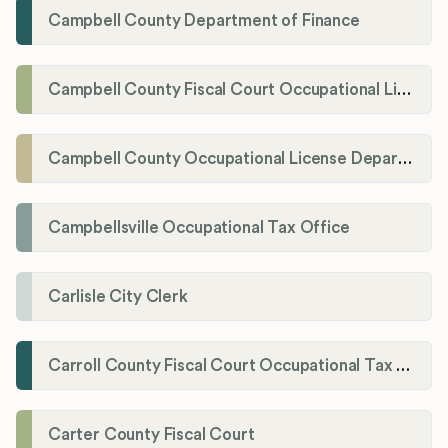
Campbell County Department of Finance
Campbell County Fiscal Court Occupational License Office
Campbell County Occupational License Department
Campbellsville Occupational Tax Office
Carlisle City Clerk
Carroll County Fiscal Court Occupational Tax Administrator
Carter County Fiscal Court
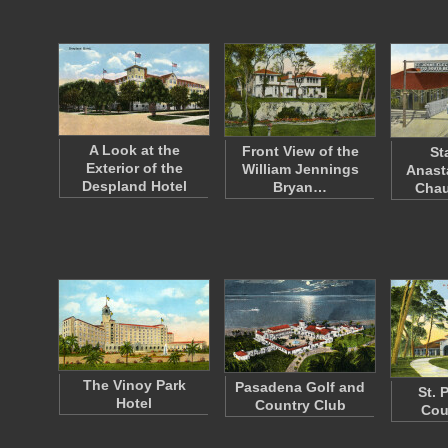
A Look at the
Front View of the
St
Exterior of the
William Jennings
Anast
Despland Hotel
Bryan…
Cha
The Vinoy Park
Pasadena Golf and
St. 
Hotel
Country Club
Cou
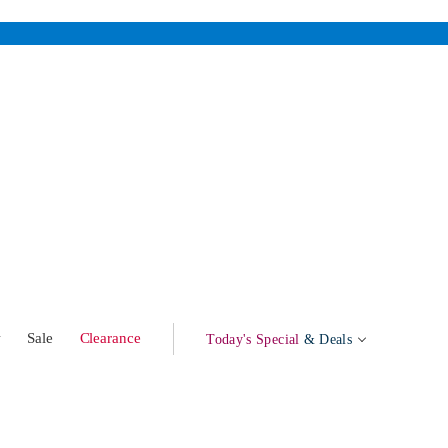
w
Sale
Clearance
Today's Special
& Deals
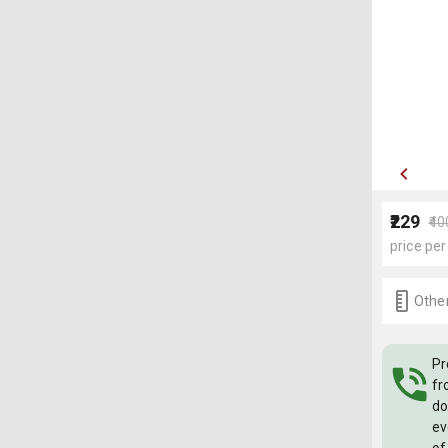
₹229
₹40
price per
Other
Pr
fr
do
ev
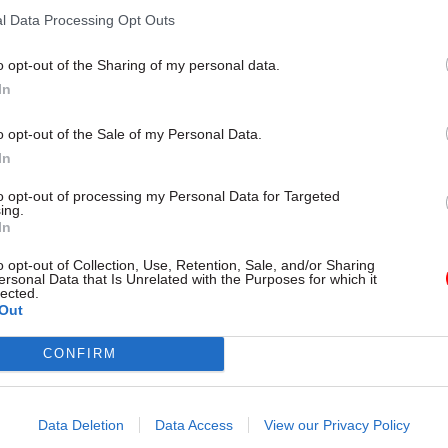
l Data Processing Opt Outs
o opt-out of the Sharing of my personal data.
In
o opt-out of the Sale of my Personal Data.
In
to opt-out of processing my Personal Data for Targeted
ing.
In
Brexit
20 May 2020
Foreign Affairs
o opt-out of Collection, Use, Retention, Sale, and/or Sharing
Michael Gove says
Home Office offers £1
ersonal Data that Is Unrelated with the Purposes for which it
ll be ‘additional new
for borders and immi
lected.
Out
s’ at Northern Ireland
watchdog
Independent Chief Inspector of 
CONFIRM
Immigration must have "unques
e minister says there will be
integrity"
d additional process on goods
orthern Ireland” under the Brexit
Data Deletion
Data Access
View our Privacy Policy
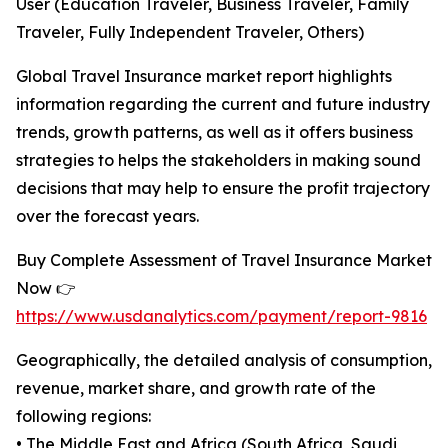
User (Education Traveler, Business Traveler, Family
Traveler, Fully Independent Traveler, Others)
Global Travel Insurance market report highlights
information regarding the current and future industry
trends, growth patterns, as well as it offers business
strategies to helps the stakeholders in making sound
decisions that may help to ensure the profit trajectory
over the forecast years.
Buy Complete Assessment of Travel Insurance Market
Now 👉
https://www.usdanalytics.com/payment/report-9816
Geographically, the detailed analysis of consumption,
revenue, market share, and growth rate of the
following regions:
• The Middle East and Africa (South Africa, Saudi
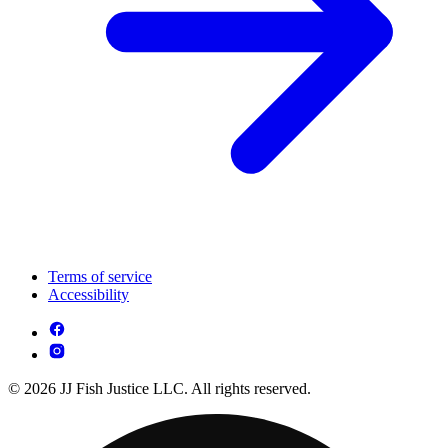
Terms of service
Accessibility
© 2026 JJ Fish Justice LLC. All rights reserved.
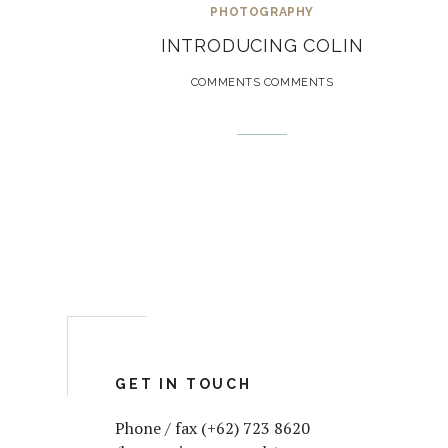
PHOTOGRAPHY
INTRODUCING COLIN
COMMENTS COMMENTS
GET IN TOUCH
Phone / fax (+62) 723 8620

····················

Directions:
Start at the top of the entries and repeat each line exactly, ending at the line that contains "The Vinoy Park". Pictures are not part of the copy.

Output:
Campbell County Department of Finance
Campbell County Fiscal Court Occupational License Office
Campbell County Occupational License Department
Campbellsville Occupational Tax Office
Carlisle City Clerk
Carroll County Fiscal Court Occupational Tax Administrator
Carter County Fiscal Court
A Look at the
Front View of the
St
Exterior of the
William Jennings
Anast
Despland Hotel
Bryan…
Cha
The Vinoy Park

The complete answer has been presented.